Exercise details: Return the records below in full. Keep every word exact and skip the images.

The data:
##############################
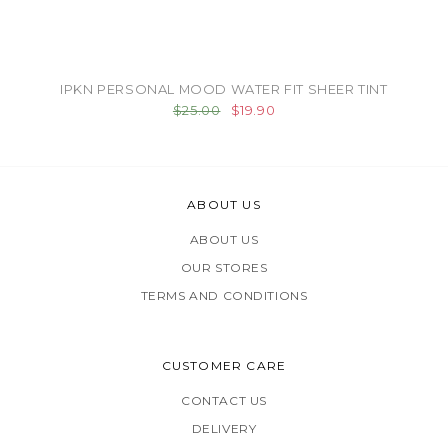
IPKN PERSONAL MOOD WATER FIT SHEER TINT
$25.00
$19.90
ABOUT US
ABOUT US
OUR STORES
TERMS AND CONDITIONS
CUSTOMER CARE
CONTACT US
DELIVERY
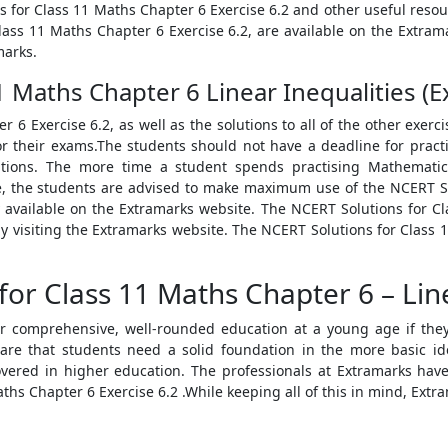
s for Class 11 Maths Chapter 6 Exercise 6.2 and other useful resou
Class 11 Maths Chapter 6 Exercise 6.2, are available on the Extrama
marks.
 Maths Chapter 6 Linear Inequalities (Ex
 6 Exercise 6.2, as well as the solutions to all of the other exerc
or their exams.The students should not have a deadline for pract
ations. The more time a student spends practising Mathematic
e, the students are advised to make maximum use of the NCERT So
ly available on the Extramarks website. The NCERT Solutions for C
y visiting the Extramarks website. The NCERT Solutions for Class 11
.
or Class 11 Maths Chapter 6 – Line
r comprehensive, well-rounded education at a young age if they
ware that students need a solid foundation in the more basic ide
ered in higher education. The professionals at Extramarks have 
ths Chapter 6 Exercise 6.2 .While keeping all of this in mind, Extra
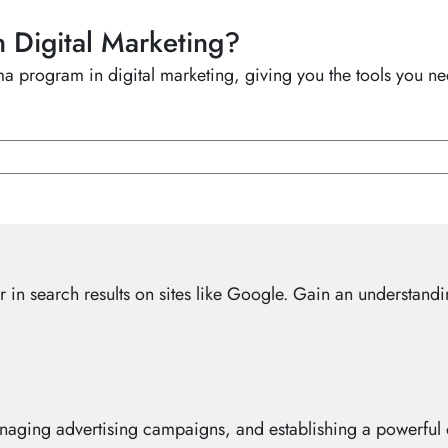
n Digital Marketing?
 program in digital marketing, giving you the tools you nee
in search results on sites like Google. Gain an understandi
anaging advertising campaigns, and establishing a powerful o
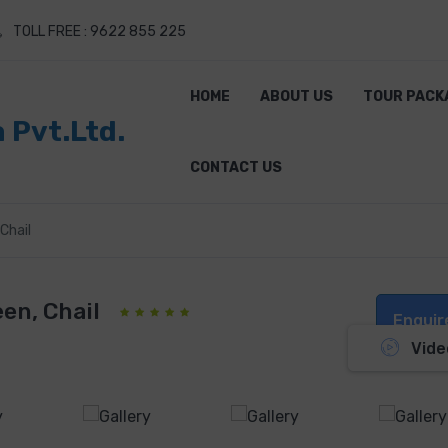
TOLL FREE : 9622 855 225
HOME
ABOUT US
TOUR PACK
a Pvt.Ltd.
CONTACT US
Chail
en, Chail
Enquir
Vide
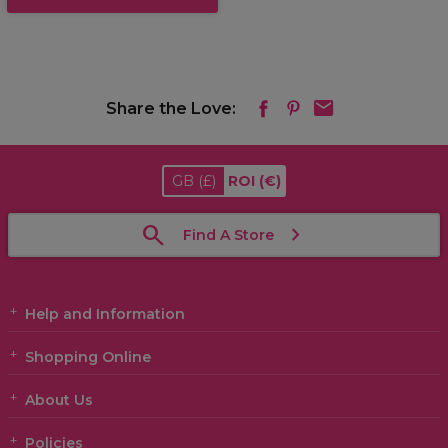
Share the Love:
GB
(£)
ROI
(€)
Find A Store
Help and Information
Shopping Online
About Us
Policies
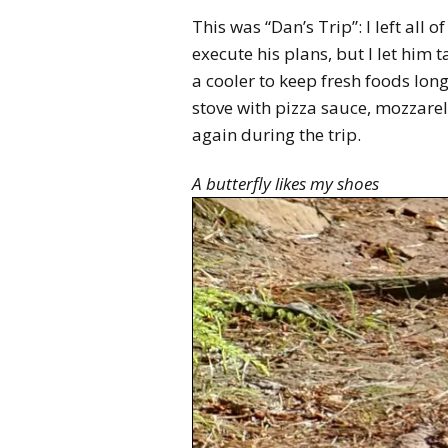
This was “Dan’s Trip”: I left all 
execute his plans, but I let him
a cooler to keep fresh foods lon
stove with pizza sauce, mozzarel
again during the trip.
A butterfly likes my shoes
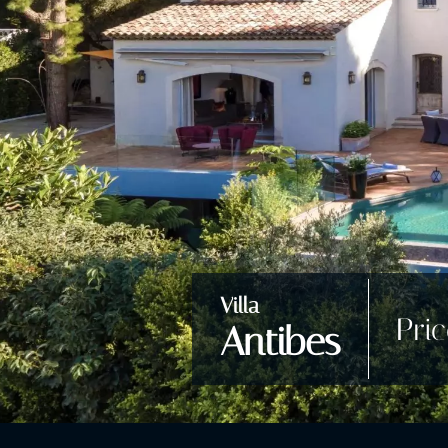
Villa
Pri
Antibes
##############################
Finished exercise:
IPKN PERSONAL MOOD WATER FIT SHEER TINT
$25.00
$19.90
ABOUT US
ABOUT US
OUR STORES
TERMS AND CONDITIONS
CUSTOMER CARE
CONTACT US
DELIVERY
s for Class 11 Maths Chapter 6 Exercise 6.2 and other useful resou
Class 11 Maths Chapter 6 Exercise 6.2, are available on the Extrama
marks.
 Maths Chapter 6 Linear Inequalities (Ex
 6 Exercise 6.2, as well as the solutions to all of the other exerc
or their exams.The students should not have a deadline for pract
ations. The more time a student spends practising Mathematic
e, the students are advised to make maximum use of the NCERT So
ly available on the Extramarks website. The NCERT Solutions for C
y visiting the Extramarks website. The NCERT Solutions for Class 11
.
or Class 11 Maths Chapter 6 – Line
r comprehensive, well-rounded education at a young age if they
ware that students need a solid foundation in the more basic ide
ered in higher education. The professionals at Extramarks have 
ths Chapter 6 Exercise 6.2 .While keeping all of this in mind, Extra
n Digital Marketing?
 program in digital marketing, giving you the tools you nee
in search results on sites like Google. Gain an understandi
anaging advertising campaigns, and establishing a powerful o
TOLL FREE : 9622 855 225
HOME
ABOUT US
TOUR PACK
a Pvt.Ltd.
CONTACT US
Chail
en, Chail
Enquir
Vide
Share the Love:
GB
(£)
ROI
(€)
Find A Store
Help and Information
Shopping Online
About Us
Policies
This was “Dan’s Trip”: I left all 
execute his plans, but I let him
a cooler to keep fresh foods lon
stove with pizza sauce, mozzarel
again during the trip.
A butterfly likes my shoes
Villa
Pri
Antibes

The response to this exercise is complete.